I don’t know about you, but spending time with people outside of my immediate family is exhausting. I’ve been told that’s a symptom of introversion, which I understand, and it isn’t because I don’t like spending time with people. A significant part of me has very much missed spending time with close friends throughout our time of relative isolation and quarantine. This bizarre experience has been a reminder to me of both the importance of alone time and the side effects of too much alone time. But there are fewer more relaxing feelings than when the last friend has walked out the door after a long night of food and fun. Do you know what I mean? The release provided by the simple presence of no more than one’s immediate family after a long evening of hospitality is like the crisp air of a fall morning after a warm night’s sleep.
It’s like retreating to the green room after a night on stage.
In The Age of Surveillance Capitalism, Shoshana Zuboff shares a metaphor from mid-twentieth-century social psychologist Erving Goffman, which he wrote in his book The Presentation of Self in Everyday Life. “Goffman,” Zuboff writes, “developed the idea of the ‘backstage’ as the region in which the self retreats from the performative demands of social life.”
We all need a backstage. We all need a place where we can relax, wipe the smiles off of our faces, and not worry about how we’re being perceived. I tend to think I’m a pretty genuine person. I don’t intentionally “perform” for anyone, ever…intentionally anyway. I tend to be pretty upfront and honest and real no matter who I’m with, which has been a benefit and a drawback at various times in my life.

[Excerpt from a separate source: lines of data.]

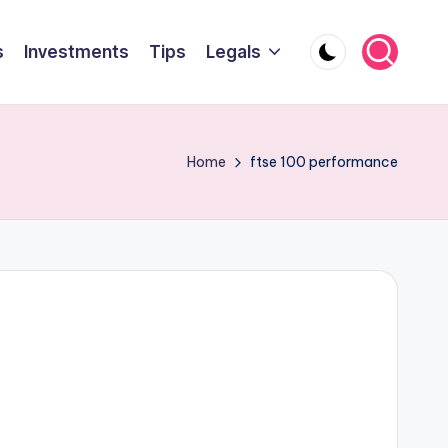
s
Investments
Tips
Legals
Home
ftse 100 performance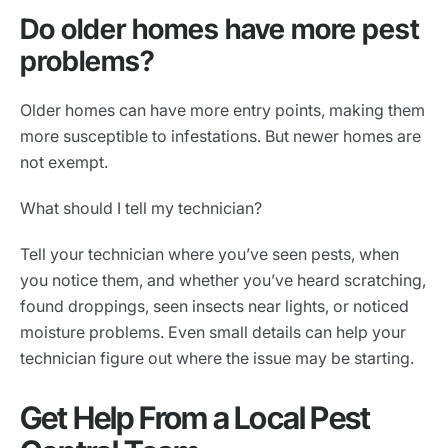
Do older homes have more pest
problems?
Older homes can have more entry points, making them
more susceptible to infestations. But newer homes are
not exempt.
What should I tell my technician?
Tell your technician where you’ve seen pests, when
you notice them, and whether you’ve heard scratching,
found droppings, seen insects near lights, or noticed
moisture problems. Even small details can help your
technician figure out where the issue may be starting.
Get Help From a Local Pest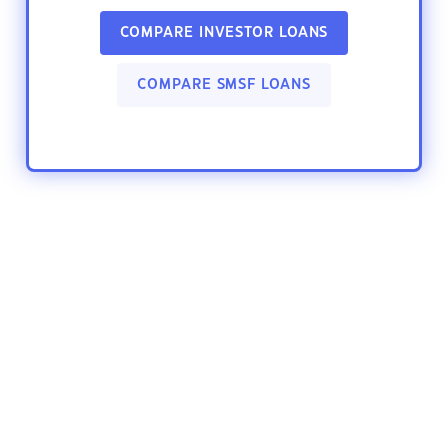
COMPARE INVESTOR LOANS
COMPARE SMSF LOANS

All of that is to say: I never think, “Oh our friends are coming over, I need to look nice/talk differently/perform for them in some way.” But when they leave I feel a sort of weight leave my shoulders—a sort of implicit sign that I may have been performing more than I realized or intended.

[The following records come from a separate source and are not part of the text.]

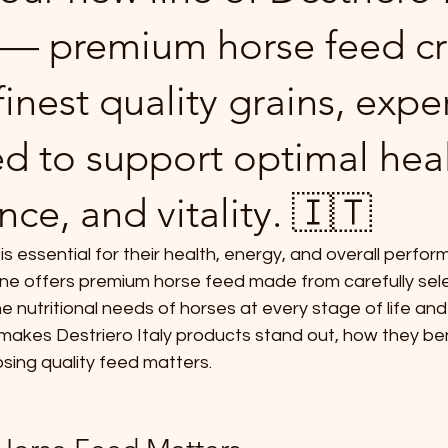
 — premium horse feed cr
inest quality grains, exper
d to support optimal heal
ce, and vitality. 🇮🇹
is essential for their health, energy, and overall perfo
line offers premium horse feed made from carefully sele
 nutritional needs of horses at every stage of life and a
makes Destriero Italy products stand out, how they ben
sing quality feed matters.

As Goffman puts it, the backstage is a place where we feel the freedom to be quietly left alone. He says, “The surest sign of backstage solidarity is to feel that it is a safe place to lapse into an asociable mood of sullen, silent irritability.”

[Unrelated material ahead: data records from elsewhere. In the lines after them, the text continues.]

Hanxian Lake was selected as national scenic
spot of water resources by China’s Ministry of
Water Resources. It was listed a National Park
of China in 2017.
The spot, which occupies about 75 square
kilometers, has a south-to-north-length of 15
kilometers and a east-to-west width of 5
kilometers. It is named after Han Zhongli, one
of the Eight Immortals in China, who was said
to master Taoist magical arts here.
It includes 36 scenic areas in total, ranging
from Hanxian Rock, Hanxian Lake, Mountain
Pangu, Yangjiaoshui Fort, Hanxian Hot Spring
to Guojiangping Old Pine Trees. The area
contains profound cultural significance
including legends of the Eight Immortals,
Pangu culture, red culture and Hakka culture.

In our present world, we have lost control of the backstage. Or worse, the backstage has evaporated entirely.
The Evaporation of the Backstage
Derek Thompson writes in his book Hit Makers that today’s teenagers are always in the hallway, meaning they can never leave the social pressures of their school hallways behind because social media is with them wherever they go.
The same goes for adults, the high school hallway analogy just doesn’t apply as much to life for an adult as it does a teenager. In the same way the high school student can never leave the hallway, it is becoming more and more difficult for the adult to achieve the crisp-air feeling of escaping the spotlight of performance than it has in the past.
There is always another tweet to be sent.
There is always another filter to be applied.
There is always another family member on whom to check.
There is always another potential mate to swipe.
There is always another portrait to double tap.
There is always another text demanding a response.
We never feel the release of that last friend leaving the evening party because in a world woven together by the tentacles of the social internet: the party never ends, and we can never let our hair down.
A Troubling Reversal
Once upon a time, the social internet was meant to be a virtual representation of who we were in our offline lives.
I fear this is not only no longer the case, but that we’ve become quite keen on the opposite being true.
I fear that many of us have begun to build our offline lives around the perception of our online personas.
The backstage has evaporated, which ought to leave us longing for the intimacy of authenticity. In reality, we have come to lust for the attention of the stage so much that we no longer care to spend any time backstage, in reality, with those closest to us.
We have come to fear the intimacy of the backstage in favor of the polish of the performance.
May God have mercy on us and open our eyes to how backward our thinking has become.